Le neurone est une des cellules composant le tissu nerveux avec les cellules gliales. Les neurones constituent l’unité fonctionnelle du système nerveux et les cellules gliales assurent le soutien et la nutrition des cellules nerveuses. Le système nerveux comprend environ cent milliards de neurones. Le neurone est une cellule dite polarisée avec des prolongements qui conduisent l’information et qui véhiculent les substances nécessaires au bon fonctionnement de la cellule. Les ‘dendrites’ sont des prolongements centripètes allant de la périphérie vers le corps cellulaire. Les axones sont centrifuges et vont du corps cellulaire vers la périphérie. La jonction entre l’axone d’une cellule et les dendrites d’une autre cellule est appelée synapse.

Qu’est-ce qu’un motoneurone ?

Le neurone moteur, également appelé « motoneurone », est une cellule nerveuse spécialisée dans la commande des mouvements. Il existe en fait deux grands types de neurones moteurs, le premier est dit central et se situe dans le cerveau, il achemine le message initial du cerveau jusque dans la moelle épinière.

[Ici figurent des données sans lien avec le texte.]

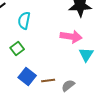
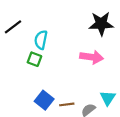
green square: (17, 49) -> (34, 59), moved, turned -32
cyan triangle: (86, 55) -> (108, 98), moved

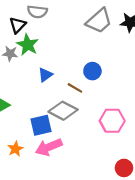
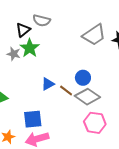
blue triangle: (45, 75) -> (48, 84), moved
gray diamond: (63, 111) -> (87, 97), moved

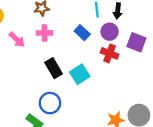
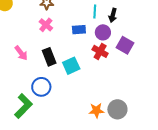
pink cross: (44, 33) -> (46, 25), turned 32
blue rectangle: (82, 33) -> (79, 30), turned -56
pink arrow: (17, 40) -> (21, 53), moved

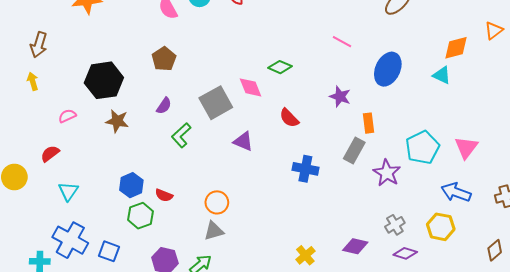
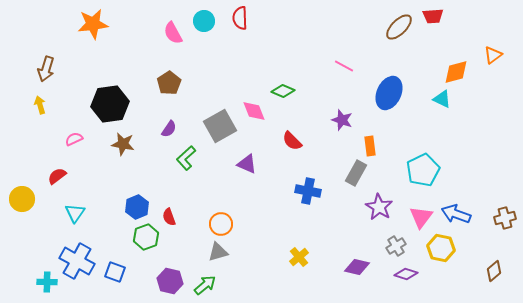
pink triangle: (466, 147) -> (421, 217), moved
purple star: (387, 173) -> (379, 207), moved
red semicircle: (164, 195) -> (169, 217), turned 48
yellow cross: (305, 255) -> (299, 257), moved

Le second, dit périphérique, débute dans la moelle épinière et achemine le message de la moelle épinière jusqu’aux muscles. Dans les atteintes des neurones moteurs, seules les fonctions motrices sont touchées, il n’existe donc pas de troubles sphinctériens, de troubles de la sensibilité, ni de troubles de l’intelligence.

Quelle est la cause de la SLA ?

Il n’y a pas de cause précise identifiée à l’heure actuelle. Il existe plusieurs hypothèses pour expliquer la dégénérescence du neurone moteur.

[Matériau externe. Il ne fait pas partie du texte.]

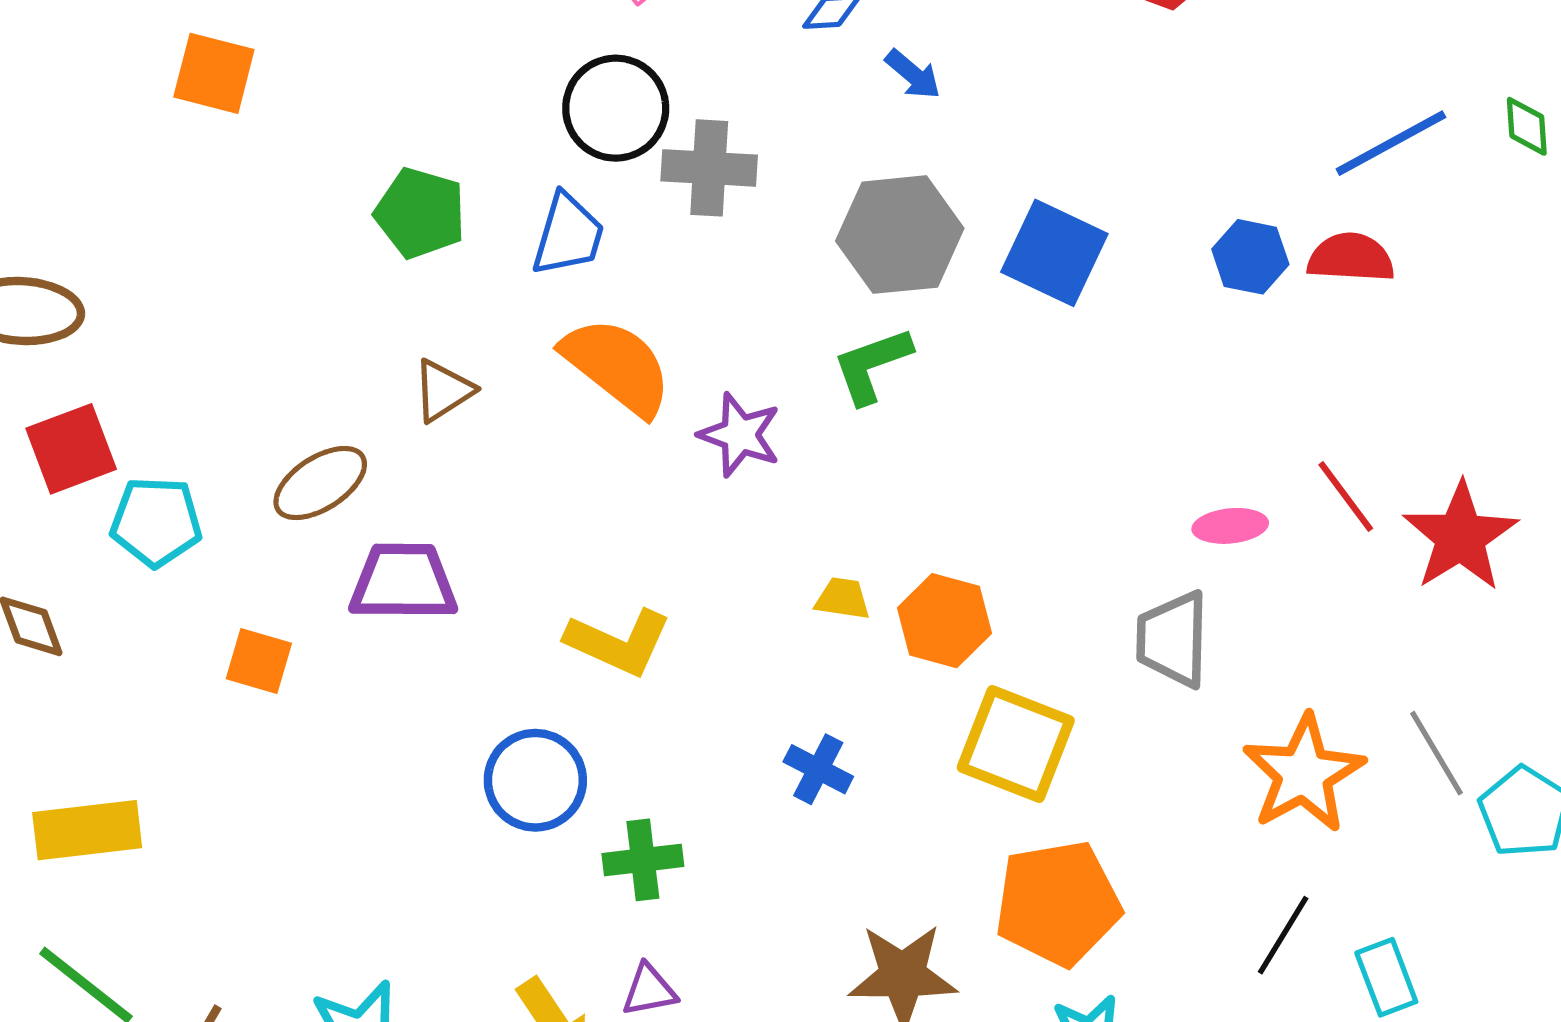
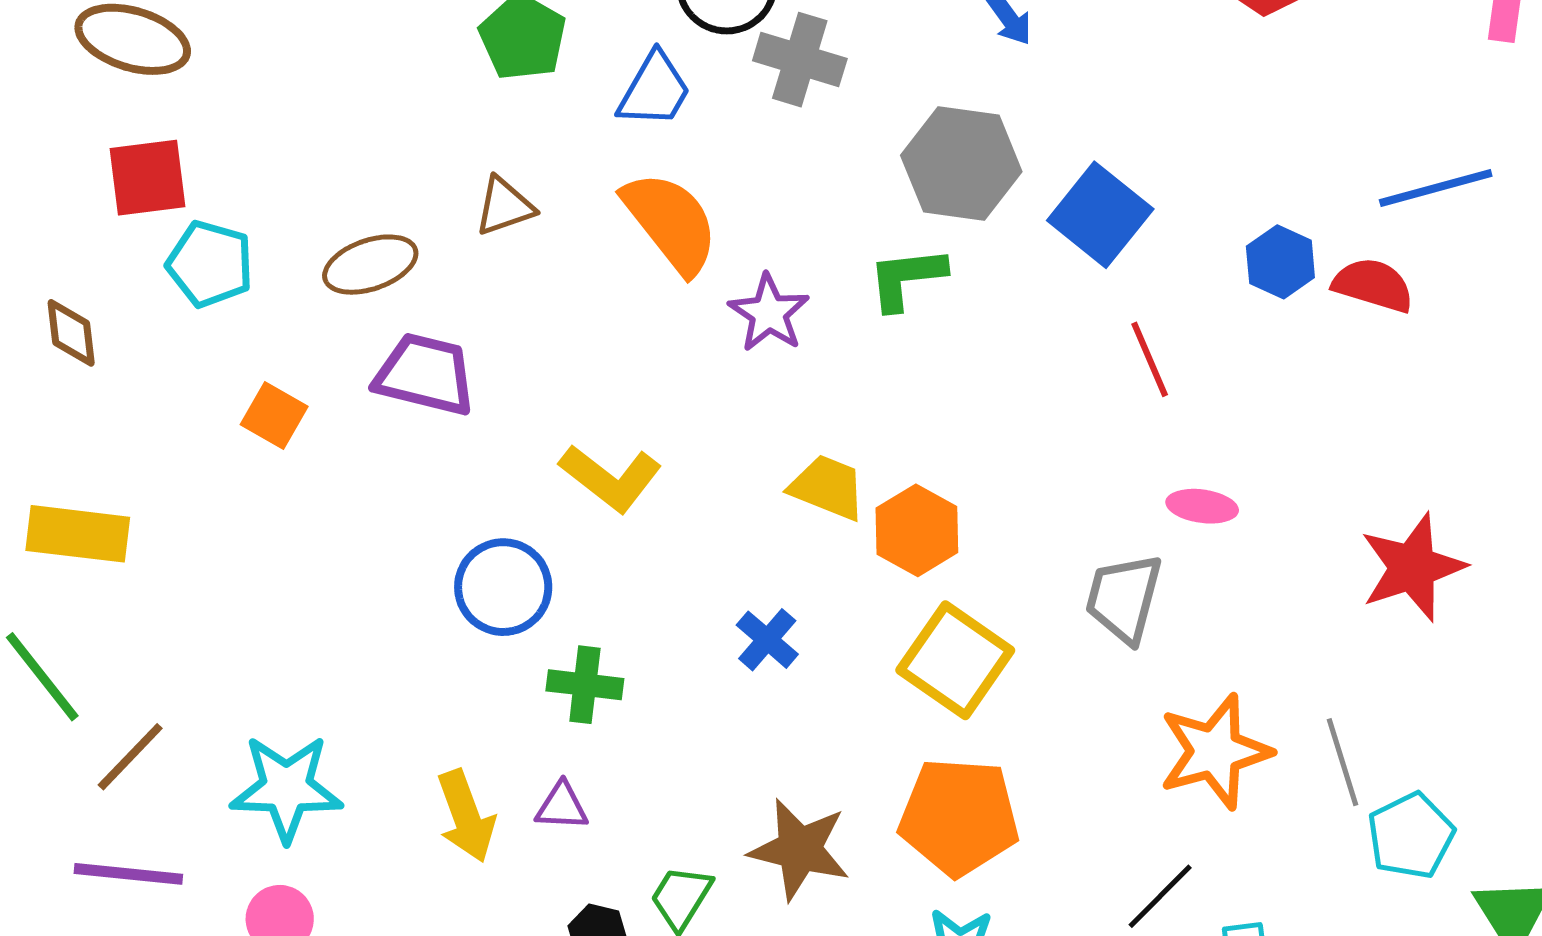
red line: (1346, 497) -> (1150, 359), moved
yellow trapezoid: (843, 599) -> (828, 487), size x1.5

Certaines sont en faveur de facteurs environnementaux, d’autres des facteurs endogènes, c’est-à-dire de mécanismes internes produits par l’organisme Aucune étude n’a pour l’instant mis en évidence de mécanisme précis. Les études qui ont été menées jusqu’à présent étaient axées sur l’un ou l’autre facteur. Ces recherches n’ayant rien donné, des études sont menées pour déterminer s’il existe des facteurs croisés entre les facteurs environnementaux et endogènes.

Y’a-t-il plusieurs formes de SLA ?

En fonction du mode de début, on distingue : les formes bulbaires avec l’apparition en premier de troubles de la parole ou de la déglutition et les formes spinales (c’est-à-dire touchant la moelle épinière) avec une apparition initiale sur un des membres. Il existe des SLA dites monoméliques, qui ne touchent qu’un membre, et une variante est la paralysie bulbaire pure qui ne touche que la déglutition et la parole.